I still haven't been able to do anything with Lizzie Borden's disclosure that this city I'm in is Kansas City. Or one of its permutations that is. I don't think I am in one of the universes patrolled by the Time Corps, although I can't be certain. So far, all I have seen of the city is what can be seen from the balcony off the lounge of the Committee for Aesthetic Deletions.

It's the correct geography all right. North of here, about ten miles away, is the sharp bend in the Missouri River where it swings from southwest to northeast at the point where the Kaw river flows into it - a configuration that causes big floods in the west bottoms ever five or six years.

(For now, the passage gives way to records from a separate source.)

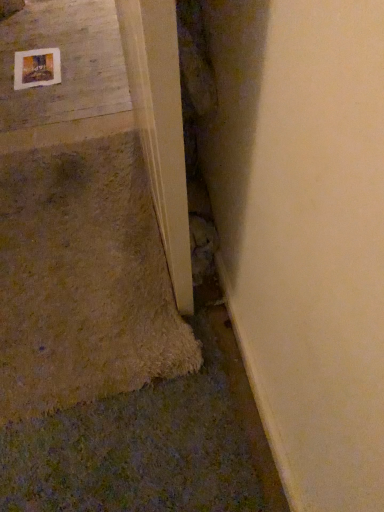 Question: Could you tell me if light wood door frame at lower left is facing wooden frame at upper left?

Choices:
 (A) yes
 (B) no

Answer: (B)

Question: From the image's perspective, would you say light wood door frame at lower left is shown under wooden frame at upper left?

Choices:
 (A) yes
 (B) no

Answer: (A)

Question: Are light wood door frame at lower left and wooden frame at upper left far apart?

Choices:
 (A) yes
 (B) no

Answer: (A)

Question: Is light wood door frame at lower left to the left of wooden frame at upper left from the viewer's perspective?

Choices:
 (A) no
 (B) yes

Answer: (A)

Question: Is wooden frame at upper left inside light wood door frame at lower left?

Choices:
 (A) no
 (B) yes

Answer: (A)

Question: From a real-world perspective, is smooth concrete at upper left physically located above or below light wood door frame at lower left?

Choices:
 (A) below
 (B) above

Answer: (A)

Question: Considering their positions, is smooth concrete at upper left located in front of or behind light wood door frame at lower left?

Choices:
 (A) behind
 (B) front

Answer: (A)

Question: Is smooth concrete at upper left wider or thinner than light wood door frame at lower left?

Choices:
 (A) thin
 (B) wide

Answer: (B)

Question: Is smooth concrete at upper left bigger or smaller than light wood door frame at lower left?

Choices:
 (A) big
 (B) small

Answer: (B)

Question: Considering the positions of point (28, 87) and point (137, 125), is point (28, 87) closer or farther from the camera than point (137, 125)?

Choices:
 (A) farther
 (B) closer

Answer: (A)

Question: From a real-world perspective, is wooden frame at upper left physically located above or below light wood door frame at lower left?

Choices:
 (A) below
 (B) above

Answer: (A)

Question: From their relative heights in the image, would you say wooden frame at upper left is taller or shorter than light wood door frame at lower left?

Choices:
 (A) tall
 (B) short

Answer: (B)

Question: In the image, is wooden frame at upper left positioned in front of or behind light wood door frame at lower left?

Choices:
 (A) front
 (B) behind

Answer: (B)

Question: From the image's perspective, is wooden frame at upper left above or below smooth concrete at upper left?

Choices:
 (A) below
 (B) above

Answer: (A)

Question: From a real-world perspective, is wooden frame at upper left above or below smooth concrete at upper left?

Choices:
 (A) below
 (B) above

Answer: (B)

Between here and there is the unmistakable tall shaft of the War Memorial. .. but it is not the War Memorial in this universe; it is the Sacred Phallus of the Great Inseminator.

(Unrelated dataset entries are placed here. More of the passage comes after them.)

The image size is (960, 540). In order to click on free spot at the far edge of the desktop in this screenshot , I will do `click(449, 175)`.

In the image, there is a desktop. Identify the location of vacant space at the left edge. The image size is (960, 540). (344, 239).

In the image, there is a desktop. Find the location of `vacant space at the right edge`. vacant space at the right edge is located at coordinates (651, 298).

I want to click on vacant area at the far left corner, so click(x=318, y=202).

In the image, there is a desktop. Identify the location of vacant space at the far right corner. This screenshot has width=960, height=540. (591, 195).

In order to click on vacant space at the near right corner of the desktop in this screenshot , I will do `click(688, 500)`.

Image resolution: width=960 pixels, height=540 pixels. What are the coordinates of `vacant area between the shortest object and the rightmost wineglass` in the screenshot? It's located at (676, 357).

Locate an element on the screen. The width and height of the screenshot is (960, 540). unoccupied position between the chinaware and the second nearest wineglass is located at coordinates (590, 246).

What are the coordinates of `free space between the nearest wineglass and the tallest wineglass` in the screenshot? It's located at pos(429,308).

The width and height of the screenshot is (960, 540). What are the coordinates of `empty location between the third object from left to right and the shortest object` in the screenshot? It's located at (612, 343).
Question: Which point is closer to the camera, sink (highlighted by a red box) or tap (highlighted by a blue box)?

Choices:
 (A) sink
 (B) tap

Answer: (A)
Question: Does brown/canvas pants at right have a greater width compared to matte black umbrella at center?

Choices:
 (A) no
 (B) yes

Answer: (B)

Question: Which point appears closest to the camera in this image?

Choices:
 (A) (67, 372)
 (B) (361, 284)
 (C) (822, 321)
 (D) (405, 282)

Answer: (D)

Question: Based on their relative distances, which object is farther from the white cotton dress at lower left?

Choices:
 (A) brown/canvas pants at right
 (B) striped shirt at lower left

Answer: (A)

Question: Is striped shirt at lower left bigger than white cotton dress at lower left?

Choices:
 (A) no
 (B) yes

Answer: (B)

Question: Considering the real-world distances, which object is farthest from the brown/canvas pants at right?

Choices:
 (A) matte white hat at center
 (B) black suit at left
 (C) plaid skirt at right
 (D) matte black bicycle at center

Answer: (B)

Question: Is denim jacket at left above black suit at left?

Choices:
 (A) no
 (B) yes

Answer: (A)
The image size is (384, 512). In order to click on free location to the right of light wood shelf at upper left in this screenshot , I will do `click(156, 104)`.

(It reminds me of the time Lazarus tried to check the historicity of the man known as Yeshua or Joshua or Jesus. He had not been able to track him down through census or tax records of that time at Nazareth or Bethlehem, so he went looking for the most prominent event in the legend: the Crucifixion. He did not find it. Oh, he found crucifixions on Golgotha all right - but just common criminals, no political evangelists, no godstruck young rabbis. He tried again and again, using various theories ‘to date it. .. and got so frustrated that he started calling it the ‘Crucifiction'. His current theory involves a really strong Fabulist of the second century Julian.

The only time I've been outdoors here was the night of Fiesta de Carolita. .. and then I saw only the big park in which the Fiesta was held (Swope Park? ), with many bonfires and flambeaux, endless bodies wearing masks and body paint, and the most amazing gangbang I have ever heard of, even in Rio. And a witches' esbat, but you can see those anywhere if you hold the Sign and know the Word. (I was stooled in Santa Fe in 1976, Wicca rite. )

But it is amusing to see one held right out in public, on the one night of the year when correct dress for a sabbat oresbat wouldn't be noticed and odd behaviour is the order of the day. What chutzpah!